For the word "Start", return each line of the data in which it occurs.

-- The data follows --

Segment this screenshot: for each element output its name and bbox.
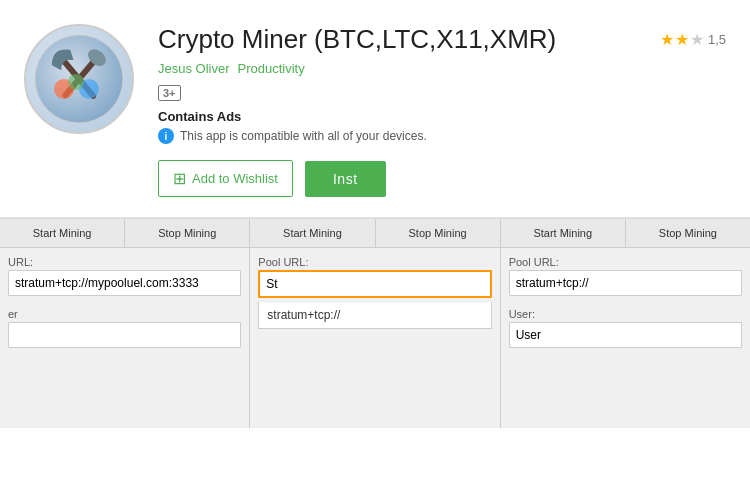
- panel-3-url-field: Pool URL:: [509, 256, 742, 296]
- app-icon: [24, 24, 134, 134]
- action-row: ⊞ Add to Wishlist Inst: [158, 160, 726, 197]
- panel-3-stop-btn[interactable]: Stop Mining: [626, 219, 750, 247]
- panel-1-user-label: er: [8, 308, 241, 320]
- star-rating: ★ ★ ★: [660, 30, 704, 49]
- age-badge: 3+: [158, 85, 181, 101]
- rating-count: 1,5: [708, 32, 726, 47]
- panel-2-url-input[interactable]: [258, 270, 491, 298]
- panel-1-user-input[interactable]: [8, 322, 241, 348]
- panel-3-user-label: User:: [509, 308, 742, 320]
- install-button[interactable]: Inst: [305, 161, 386, 197]
- panel-3-buttons: Start Mining Stop Mining: [501, 219, 750, 248]
- compat-row: i This app is compatible with all of you…: [158, 128, 726, 144]
- screenshots-section: Start Mining Stop Mining URL: er Start M…: [0, 218, 750, 428]
- panel-3-url-label: Pool URL:: [509, 256, 742, 268]
- info-icon: i: [158, 128, 174, 144]
- panel-2-buttons: Start Mining Stop Mining: [250, 219, 499, 248]
- wishlist-button[interactable]: ⊞ Add to Wishlist: [158, 160, 293, 197]
- compat-text: This app is compatible with all of your …: [180, 129, 427, 143]
- star-1: ★: [660, 30, 674, 49]
- star-2: ★: [675, 30, 689, 49]
- panel-2-stop-btn[interactable]: Stop Mining: [376, 219, 500, 247]
- app-header: Crypto Miner (BTC,LTC,X11,XMR) Jesus Oli…: [0, 0, 750, 218]
- app-title: Crypto Miner (BTC,LTC,X11,XMR): [158, 24, 718, 55]
- panel-1-stop-btn[interactable]: Stop Mining: [125, 219, 249, 247]
- app-category[interactable]: Productivity: [238, 61, 305, 76]
- panel-1-url-field: URL:: [8, 256, 241, 296]
- panel-2: Start Mining Stop Mining Pool URL: strat…: [250, 219, 500, 428]
- panel-2-url-field: Pool URL:: [258, 256, 491, 298]
- app-meta: Jesus Oliver Productivity: [158, 61, 726, 76]
- panel-1-user-field: er: [8, 308, 241, 348]
- panel-1: Start Mining Stop Mining URL: er: [0, 219, 250, 428]
- app-rating: ★ ★ ★ 1,5: [660, 30, 726, 49]
- star-3: ★: [690, 30, 704, 49]
- panel-3-user-input[interactable]: [509, 322, 742, 348]
- wishlist-icon: ⊞: [173, 169, 186, 188]
- dropdown-suggestion[interactable]: stratum+tcp://: [258, 302, 491, 329]
- panel-2-start-btn[interactable]: Start Mining: [250, 219, 375, 247]
- panel-1-start-btn[interactable]: Start Mining: [0, 219, 125, 247]
- panel-1-url-label: URL:: [8, 256, 241, 268]
- contains-ads-label: Contains Ads: [158, 109, 726, 124]
- panel-1-url-input[interactable]: [8, 270, 241, 296]
- app-author[interactable]: Jesus Oliver: [158, 61, 230, 76]
- panel-3-start-btn[interactable]: Start Mining: [501, 219, 626, 247]
- panel-1-buttons: Start Mining Stop Mining: [0, 219, 249, 248]
- panel-3-url-input[interactable]: [509, 270, 742, 296]
- app-info: Crypto Miner (BTC,LTC,X11,XMR) Jesus Oli…: [158, 24, 726, 197]
- svg-point-6: [68, 74, 84, 90]
- panel-3: Start Mining Stop Mining Pool URL: User:: [501, 219, 750, 428]
- panel-3-user-field: User:: [509, 308, 742, 348]
- panel-2-url-label: Pool URL:: [258, 256, 491, 268]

-- The data concluded --

Exercise response:
- panel-3-buttons: Start Mining Stop Mining: [501, 219, 750, 248]
- screenshots-section: Start Mining Stop Mining URL: er Start M…: [0, 218, 750, 428]
- panel-2-buttons: Start Mining Stop Mining: [250, 219, 499, 248]
- panel-2: Start Mining Stop Mining Pool URL: strat…: [250, 219, 500, 428]
- panel-1: Start Mining Stop Mining URL: er: [0, 219, 250, 428]
- panel-2-start-btn[interactable]: Start Mining: [250, 219, 375, 247]
- panel-1-start-btn[interactable]: Start Mining: [0, 219, 125, 247]
- panel-3-start-btn[interactable]: Start Mining: [501, 219, 626, 247]
- panel-1-buttons: Start Mining Stop Mining: [0, 219, 249, 248]
- panel-3: Start Mining Stop Mining Pool URL: User:: [501, 219, 750, 428]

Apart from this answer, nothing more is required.